Polyphenols are naturally occurring chemical compounds sourced from plants, providing plants their color and working to protect their host plants from assorted dangers. Those protections also transfer to you when you eat foods with polyphenols. Knowing where to find polyphenols isn’t the issue as such foods are very plentiful, but the willingness to eat those foods and benefit from them is up to you.
500 Types and Counting
There are more than 500 types of specific polyphenols, which collectively are known as phytochemicals, per medicalnewstoday.com (healthline.com puts that number as in excess of 8,000). All polyphenols are similar ring-shaped cellular structures, per verywellfit.com, but where they differ from one another is in the number of rings that each has and in the assortment of molecules that are attached to those rings.
While that’s a pretty large number to grasp, regardless which of those referenced numbers you prefer, and obviously we won’t list them here, we can break them down into four distinct categories of polyphenols:
- Flavonoids: Flavonoids are the most abundant category of polyphenols, comprising about 60 percent of these phytochemicals. They work as both antioxidants and in fighting inflammation, and they can be found in fruits, vegetables, legumes, red wine, and green tea, per verywellfit.com.
- Phenolic acids: These make up about 30 percent of polyphenol types, functioning as antioxidants while being easily absorbed into your intestinal tract.

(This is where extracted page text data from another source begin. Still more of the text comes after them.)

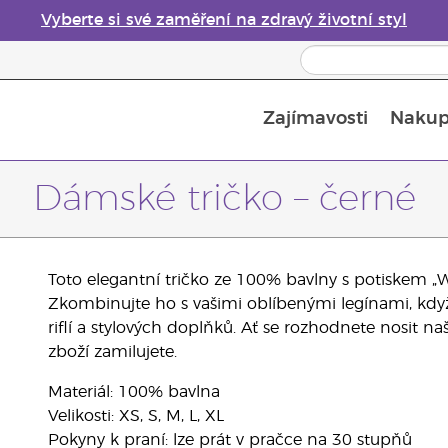
Vyberte si své zaměření na zdravý životní styl
Zajímavosti
Nakup
Bezpečnost esenciálních olejů
Průvodce difuzéry esenciálních olejů
Poslední šance: 50% sleva na péči o pleť
Dámské tričko – černé
Toto elegantní tričko ze 100% bavlny s potiskem „Wo
Zkombinujte ho s vašimi oblíbenými legínami, když
riflí a stylových doplňků. Ať se rozhodnete nosit naš
zboží zamilujete.
Materiál: 100% bavlna
Velikosti: XS, S, M, L, XL
Pokyny k praní: lze prát v pračce na 30 stupňů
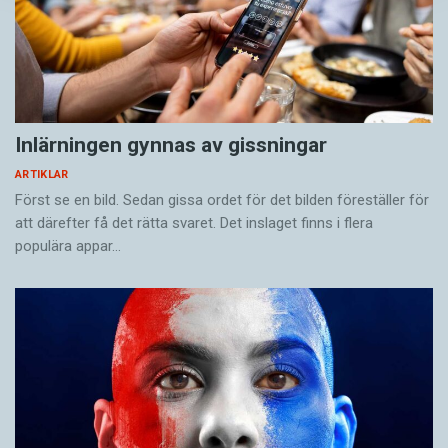
Sverige.
Man har undersökt ålderseffekter även på
dessa främmande språk. Och det intressanta är
då att man ofta får ett omvänt resultat. Där är
Inlärningen gynnas av gissningar
det i många fall så att de som börjar lära sig
ARTIKLAR
språket lite senare får ett något bättre resultat i
Först se en bild. Sedan gissa ordet för det bilden föreställer för
språktesterna.
att därefter få det rätta svaret. Det inslaget finns i flera
populära appar…
– Om en person får språkundervisning några
timmar i veckan – då gäller inte fördelarna med
att börja lära sig språket tidigt.
Små barns hjärnor är bra på att dra omedvetna
slutsatser om ett språks struktur utifrån vad de
hör, men i en skolsituation är det helt andra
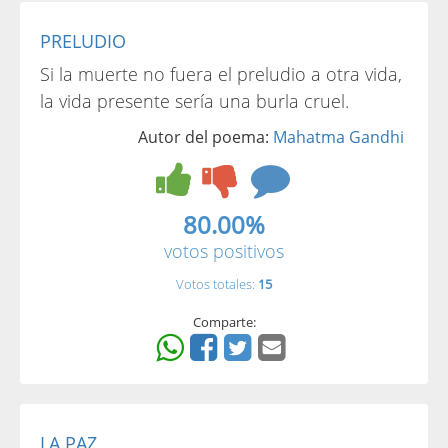
PRELUDIO
Si la muerte no fuera el preludio a otra vida,
la vida presente sería una burla cruel.
Autor del poema:
Mahatma Gandhi
80.00%
votos positivos
Votos totales:
15
Comparte:
LA PAZ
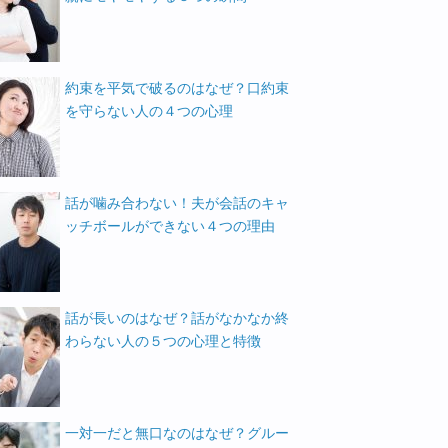
約束を平気で破るのはなぜ？口約束
を守らない人の４つの心理
話が噛み合わない！夫が会話のキャ
ッチボールができない４つの理由
話が長いのはなぜ？話がなかなか終
わらない人の５つの心理と特徴
一対一だと無口なのはなぜ？グルー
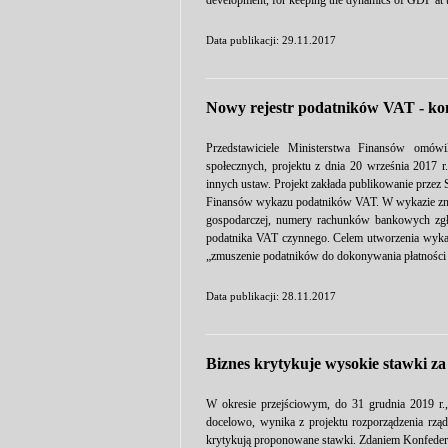
development, for keeping the dynamics of GDP at the 
Data publikacji: 29.11.2017
Nowy rejestr podatników VAT - ko
Przedstawiciele Ministerstwa Finansów omówil
społecznych, projektu z dnia 20 września 2017 
innych ustaw. Projekt zakłada publikowanie przez 
Finansów wykazu podatników VAT. W wykazie znajdą
gospodarczej, numery rachunków bankowych zgło
podatnika VAT czynnego. Celem utworzenia wykazu
„zmuszenie podatników do dokonywania płatności 
Data publikacji: 28.11.2017
Biznes krytykuje wysokie stawki z
W okresie przejściowym, do 31 grudnia 2019 r.
docelowo, wynika z projektu rozporządzenia rzą
krytykują proponowane stawki. Zdaniem Konfederac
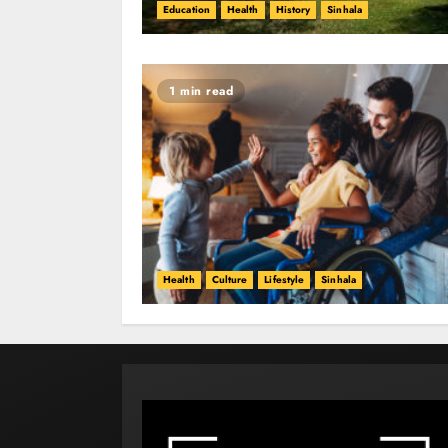
Education
Health
History
Sinhala
1 min read
Health
Culture
Lifestyle
Sinhala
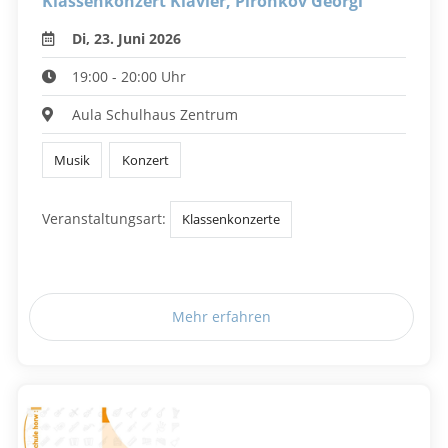
Klassenkonzert Klavier, Pironkov Georgi
Di, 23. Juni 2026
19:00 - 20:00 Uhr
Aula Schulhaus Zentrum
Musik
Konzert
Veranstaltungsart:
Klassenkonzerte
Mehr erfahren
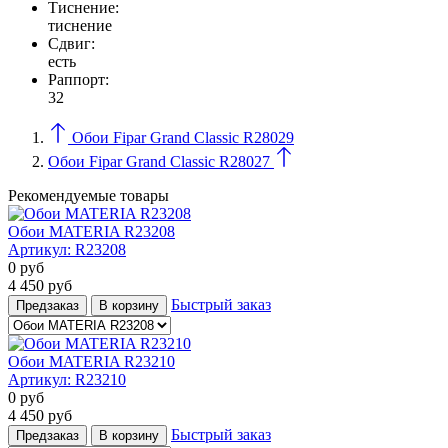
Тиcнение:
тиснение
Сдвиг:
есть
Раппорт:
32
Обои Fipar Grand Classic R28029
Обои Fipar Grand Classic R28027
Рекомендуемые товары
Обои MATERIA R23208
Артикул:
R23208
0
руб
4 450
руб
Быстрый заказ
Предзаказ
В корзину
Обои MATERIA R23210
Артикул:
R23210
0
руб
4 450
руб
Быстрый заказ
Предзаказ
В корзину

These acids can also act as anti-inflammatories in your body and can be found in a variety of foods to include coffee, tea, grapes, red wine, berries, kiwi fruits, plums, apples, and cherries, per verywellfit.com.

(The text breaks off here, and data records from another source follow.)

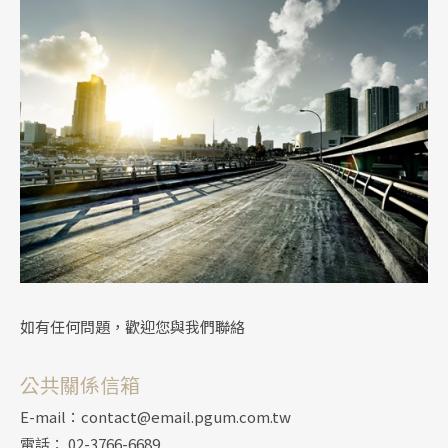
如有任何問題，歡迎您與我們聯絡
公共關係信箱
E-mail：contact@email.pgum.com.tw
電話： 02-3766-6689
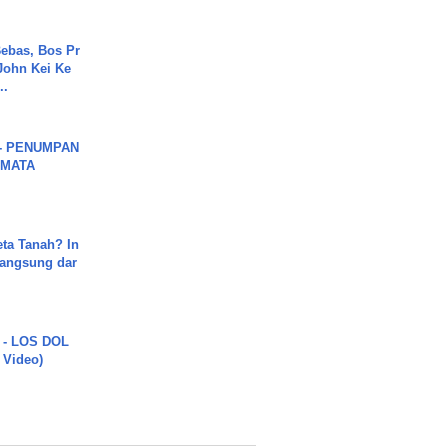
ebas, Bos Pr
John Kei Ke
..
6 - PENUMPAN
 MATA
ta Tanah? In
Langsung dar
 - LOS DOL
c Video)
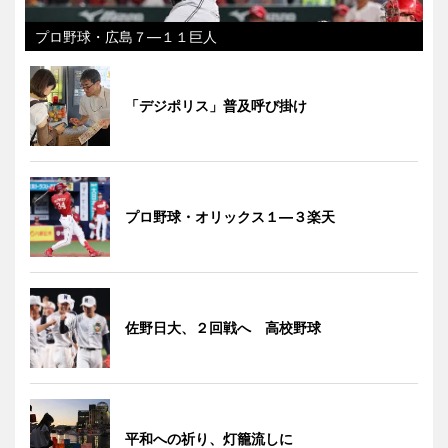
プロ野球・広島７―１１巨人
「デジポリス」普及呼び掛け
プロ野球・オリックス１―３楽天
佐野日大、２回戦へ 高校野球
平和への祈り、灯籠流しに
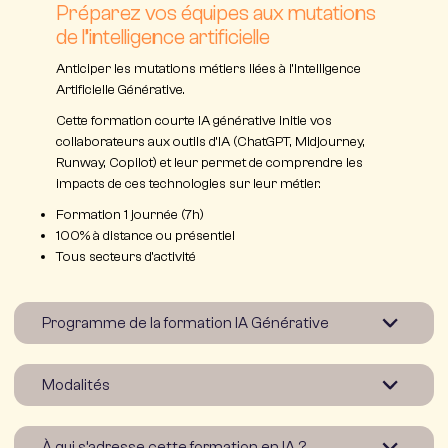
Préparez vos équipes aux mutations
de l’intelligence artificielle
Anticiper les mutations métiers liées à l’Intelligence
Artificielle Générative.
Cette
formation courte IA générative
initie vos
collaborateurs aux outils d’IA (ChatGPT, Midjourney,
Runway, Copilot) et leur permet de comprendre les
impacts de ces technologies sur leur métier.
Formation 1 journée
(7h)
100% à distance
ou présentiel
Tous secteurs d’activité
Programme de la formation IA Générative
Modalités
Matin –
À qui s’adresse cette formation en IA ?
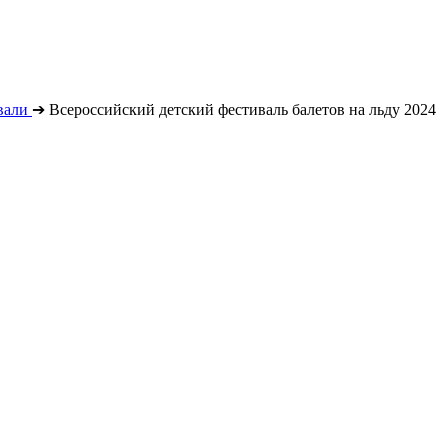
вали
➔
Всероссийский детский фестиваль балетов на льду 2024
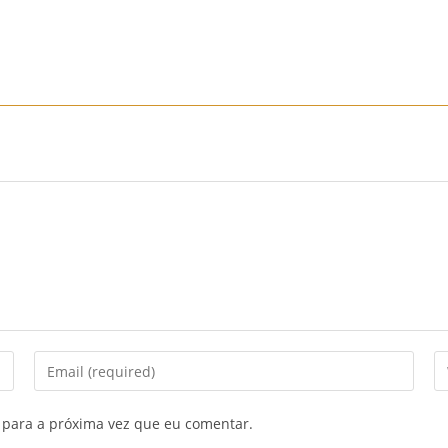
Início
Sobre Nós
Mobiliário
Sofás
Mobiliário
Enter
En
your
yo
email
we
 para a próxima vez que eu comentar.
address
U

- Stilbenes: These polyphenols, known best for enhancing heart health, are a comparatively small cluster of plant chemicals, with resveratrol generally considered the most popular and probably the most studied in this category. Resveratrol can be found in red wine, blueberries, cranberries, and peanuts.
- Lignans: These can be found in abundance in flax seeds and sesame seeds, as well as legumes, cereals, and other foods, and they have been linked to cardiovascular health.
Health Benefits of Polyphenols
Considering that polyphenols are predominantly antioxidants as well as anti-inflammatories, which puts them on guard against chronic diseases, it stands to reason that they possess a variety of potential health benefits, including the following:
- Type 2 diabetes. Polyphenols can improve insulin sensitivity and reduce the rate at which your body digests and absorbs sugars, per medicalnewstoday.com, which refers to studies that link the ingestion of flavonoids to reduced risk of type 2 diabetes.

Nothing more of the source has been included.